6月18日大阪の国立文楽劇場にて文楽鑑賞教室を観劇。

文楽鑑賞教室というにふさわしく、当日は小学生高学年とおぼしき一団が多数来場している。
さぞ騒がしいことと思いきや、意外と皆さんおとなしく鑑賞なされている。自分の子供時代と比べてその違いにちょっと驚く。
自らを振り返れば、高校時代の歌舞伎鑑賞。京都の南座だったけれど、あまりの騒がしさに館内放送で静かに鑑賞して下さいと注意されました。もちろん、演目も覚えていません。その時の印象が悪かったからか、映画や演劇には足を運ぶのに(高校時代は映画部でした)古典芸能にはとんと関心が薄い人生を送ってしまいました。
今から思えば、もっと若い時に道頓堀で文楽を見ておけばよかった。越路大夫さんや津大夫さんの浄瑠璃を生で聞けたのに。

本日の演目は、『二人三番叟』と『菅原伝授手習鑑 寺入りの段 寺小屋の段』。間に『解説 文楽へようこそ』が入ります。
文楽鑑賞教室は期間の前半と後半および午前の部と午後の部で演目は同じながら縁者が変わります。
私の鑑賞したときは解説は人形遣いの吉田蓑太郎さんでした。元気な小学生が三人舞台に上がって人形遣いに挑戦していました。我々の子供時代と違ってうじうじしたところがなく、見ていて気持ちのよいものでした。文楽協会も技芸員さんも若い文楽ファンを育てようと努力しておられるのがよくわかりました。ここから文楽に興味を持ち、やってみようと思う若い人が出てくることを願います。

本日の文楽は菅原伝授手習鑑

さて、お待ちかねの『菅原伝授手習鑑』。私の見た会は、浄瑠璃が「寺入りの段」は豊竹亘太夫、「寺子屋の段」が前が豊竹睦太夫で後が竹本小住大夫。人形は松王丸 吉田玉佳、武部源蔵 吉田勘市、戸浪 桐竹紋秀、千代 吉田一輔、よだれくり 桐竹勘助。

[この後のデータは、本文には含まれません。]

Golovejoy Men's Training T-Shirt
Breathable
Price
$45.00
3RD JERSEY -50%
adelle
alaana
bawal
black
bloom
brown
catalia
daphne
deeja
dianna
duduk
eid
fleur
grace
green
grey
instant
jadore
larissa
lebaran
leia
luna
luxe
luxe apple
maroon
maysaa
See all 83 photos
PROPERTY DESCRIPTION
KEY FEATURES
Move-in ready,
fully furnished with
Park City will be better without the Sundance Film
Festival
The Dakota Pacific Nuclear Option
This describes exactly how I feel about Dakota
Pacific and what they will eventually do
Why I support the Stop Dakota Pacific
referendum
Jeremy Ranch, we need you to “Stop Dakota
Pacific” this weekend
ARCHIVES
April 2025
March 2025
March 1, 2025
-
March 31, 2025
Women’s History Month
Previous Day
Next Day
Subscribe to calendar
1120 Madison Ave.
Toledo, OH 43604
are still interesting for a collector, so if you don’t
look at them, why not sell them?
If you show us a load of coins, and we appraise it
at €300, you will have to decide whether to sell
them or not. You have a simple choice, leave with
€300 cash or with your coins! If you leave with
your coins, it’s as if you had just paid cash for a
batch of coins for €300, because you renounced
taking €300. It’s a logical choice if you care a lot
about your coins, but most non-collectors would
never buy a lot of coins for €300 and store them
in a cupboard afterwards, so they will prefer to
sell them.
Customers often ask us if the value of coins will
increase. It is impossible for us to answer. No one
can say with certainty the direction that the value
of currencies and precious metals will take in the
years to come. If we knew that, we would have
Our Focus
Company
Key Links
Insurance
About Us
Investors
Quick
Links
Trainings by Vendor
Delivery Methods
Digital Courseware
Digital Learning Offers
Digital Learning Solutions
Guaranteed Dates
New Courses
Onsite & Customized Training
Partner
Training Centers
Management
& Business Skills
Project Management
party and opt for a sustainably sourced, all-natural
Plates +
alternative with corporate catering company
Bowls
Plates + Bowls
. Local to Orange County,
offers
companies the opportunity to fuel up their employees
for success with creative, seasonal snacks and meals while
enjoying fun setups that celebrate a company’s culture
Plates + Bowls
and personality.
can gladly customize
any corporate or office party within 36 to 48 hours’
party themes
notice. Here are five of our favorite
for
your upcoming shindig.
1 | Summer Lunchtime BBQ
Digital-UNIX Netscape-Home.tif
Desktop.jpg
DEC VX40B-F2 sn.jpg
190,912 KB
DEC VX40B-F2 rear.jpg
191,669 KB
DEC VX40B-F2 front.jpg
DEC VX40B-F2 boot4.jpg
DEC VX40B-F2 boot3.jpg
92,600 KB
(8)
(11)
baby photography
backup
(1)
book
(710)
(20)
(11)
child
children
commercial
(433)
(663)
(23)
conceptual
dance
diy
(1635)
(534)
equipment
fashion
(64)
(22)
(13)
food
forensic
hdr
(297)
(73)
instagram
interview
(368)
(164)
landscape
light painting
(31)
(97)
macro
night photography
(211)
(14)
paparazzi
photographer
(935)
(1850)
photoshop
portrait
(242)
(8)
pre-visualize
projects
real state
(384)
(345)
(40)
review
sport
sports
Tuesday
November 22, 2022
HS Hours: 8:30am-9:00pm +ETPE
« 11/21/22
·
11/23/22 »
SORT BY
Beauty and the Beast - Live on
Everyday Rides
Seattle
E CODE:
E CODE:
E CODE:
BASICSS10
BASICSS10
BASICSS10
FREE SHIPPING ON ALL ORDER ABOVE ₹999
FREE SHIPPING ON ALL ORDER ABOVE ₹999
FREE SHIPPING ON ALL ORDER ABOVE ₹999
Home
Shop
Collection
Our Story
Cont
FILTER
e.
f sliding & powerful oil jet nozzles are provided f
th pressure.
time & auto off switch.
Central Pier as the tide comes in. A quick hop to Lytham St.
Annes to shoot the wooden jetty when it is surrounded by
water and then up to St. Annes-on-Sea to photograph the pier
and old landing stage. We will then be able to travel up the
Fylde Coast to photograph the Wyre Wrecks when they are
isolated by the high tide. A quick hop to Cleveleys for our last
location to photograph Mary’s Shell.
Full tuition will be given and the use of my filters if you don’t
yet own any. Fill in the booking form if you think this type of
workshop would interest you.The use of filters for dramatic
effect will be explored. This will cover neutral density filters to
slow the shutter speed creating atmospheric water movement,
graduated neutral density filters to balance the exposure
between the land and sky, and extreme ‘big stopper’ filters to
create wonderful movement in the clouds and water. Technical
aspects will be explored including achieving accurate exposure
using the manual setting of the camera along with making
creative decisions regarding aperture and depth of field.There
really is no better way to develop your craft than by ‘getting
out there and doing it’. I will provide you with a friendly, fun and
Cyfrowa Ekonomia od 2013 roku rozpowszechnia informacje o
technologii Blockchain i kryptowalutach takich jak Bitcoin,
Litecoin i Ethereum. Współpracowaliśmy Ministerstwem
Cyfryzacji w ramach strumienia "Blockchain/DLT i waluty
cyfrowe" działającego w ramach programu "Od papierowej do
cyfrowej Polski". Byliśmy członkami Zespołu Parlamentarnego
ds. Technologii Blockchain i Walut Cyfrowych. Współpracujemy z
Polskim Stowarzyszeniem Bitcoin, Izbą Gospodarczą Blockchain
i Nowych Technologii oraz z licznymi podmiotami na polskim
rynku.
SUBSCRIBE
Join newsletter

小住太夫さんは朗々としたお声でなかなか聞かせる浄瑠璃。玉佳さんの松王丸が堂々としていて大変によかったです。特に松王丸の出のところ。駕籠から出てきた松王丸が大きく見えて舞台を圧倒する感じでした。

今回の寺子屋の段は、子を思う親(松王丸と千代)の心情がよく出ていて、見ている方も具合よく感情移入でき泣かされました。

寺子屋に限らず、文楽ではよく子殺しが題材として取り上げられるけれども、今の観客としては、どんな事情があろうと我が子(まあ、我が子に限らず子供をですが)自らの手で殺したり、死なざるをえない状況に追いやるというのはとても納得できるものではなく、感情移入しがたいところではあります。
これらの作品が書かれた江戸時代では、乳幼児の死亡率は今よりも遙かに高く、文楽の主な受手である江戸期の庶民にとっては子を亡くすという経験をした人も多く、感情移入しやすかったのかとは思います。それでも、自然死・事故死で子を亡くしたのであって、文楽で取り上げられるような殺人はレアケースであり、レアであったればこそお芝居の題材になっているのでしょうけれど。

いずれにしても、今の観客として子を亡くした親や子を思う親の心情に感情移入し感動するしかのないのであって、子を殺すという状況に至った(あるいは至らざるを得なかった)親の心情ということになると、根本のところで強い違和感を抱いてしまいます。

こういう演目を小学生や中学生も対象とした文楽鑑賞教室でやるのはいかがなものなんでしょう。
出来れば、今日来ていた小学生たちに感想を聞いてみたいものです。これがトラウマになって古典芸能に拒否反応を起こしたりしないのかしら?といらぬ心配をしてしまう私です。

帰りには定番の梅田阪急によりました。


地下食品売り場の『フリュテリー果坊』の「くじゅれ」を購入。
この季節は琵琶と桃の「くじゅれ」がおいしい。葛とフレッシュな果物のバランスがなんともいえませんなあ。